By: Selma Taapopi
Ministry of Mines and Energy deputy director of regulation compliance and economics Carlo McLeod, said after a recent visit to northern regions affected by illegal fuel smuggling it was discovered that there are no detailed fences along the Namibia and Angolan border, which makes it difficult for law enforcement to keep the situation under control.
McLeod also states that it was unearthed that traditional homesteads near the borderline are used to store smuggled fuel from Angola and that the majority of the border guards are aging. Hence, a need to inject youthful police officers. According to McLeod, taxis are the main consumers of the smuggled fuel. McLeod shared this information during a stakeholders engagement this week after a visit in July that investigated illicit fuel trade in the Omusati and Ohangwena regions.

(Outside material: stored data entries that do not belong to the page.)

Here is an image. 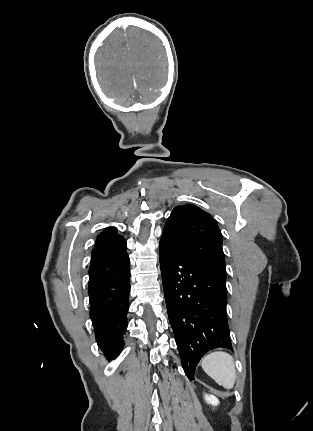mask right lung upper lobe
<instances>
[{
  "mask_svg": "<svg viewBox=\"0 0 313 431\" xmlns=\"http://www.w3.org/2000/svg\"><path fill=\"white\" fill-rule=\"evenodd\" d=\"M120 239L123 238L117 234V229L115 227L105 228L104 231L101 232L100 235L97 237L92 253Z\"/></svg>",
  "mask_w": 313,
  "mask_h": 431,
  "instance_id": "right-lung-upper-lobe-1",
  "label": "right lung upper lobe"
}]
</instances>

The mines and energy ministry was accompanied by officials from Namibia Revenue Agency (NamRA) and the Office of the Presidency on their visit.
“The findings from the mission is that there are no delineated border fences and that makes it difficult for law enforcement to maintain control of the situation. We have also seen a lot of traditional homesteads near the borderline facing both countries and these traditional homes are sometimes used as storage for smuggled fuel. We have discovered that the highest or biggest culprits of smuggled fuel are taxis that transport people and goods. We have found that the manpower and transportation are in short supply and that makes it difficult for police officers to conduct border operations,” stated McLeod. McLeod highlighted that when the police officers see these offenders carrying jerry cans they find it difficult to apprehend them because they do not have transport and resources. “These offenders are young and mobile and it is difficult for our border guards to chase these people,” said McLeod, explaining that these fuel smugglers often make fun of the officers. Furthermore, McLeod said they have experienced incidents where police officers are attacked by fuel smugglers which resulted in injuries and damage to property. "There was also a use of firearms to mitigate the situation". McLeod added that little effort is being made by the Angolan officials to mitigate fuel smuggling into the country. After the visit, McLeod said it was recommended that the government should budget specifically for infrastructure, equipment and recruitment of young police border guards. It was also recommended that the Namibian police consider deploying police officers from other regions to supplement existing officers along the affected border areas. Additionally, it was recommended that culprits be fined and sentenced to deter would-be smugglers. "Ohangwena region is more critical than in other northern regions due to close proximity of service stations in Santa Clara - Angola (where the smuggled fuel is sourced). Onamhinda in Oshikango is partially fenced (approximately 5km) but ineffective because criminals continue to cut it,’ noted McLeod.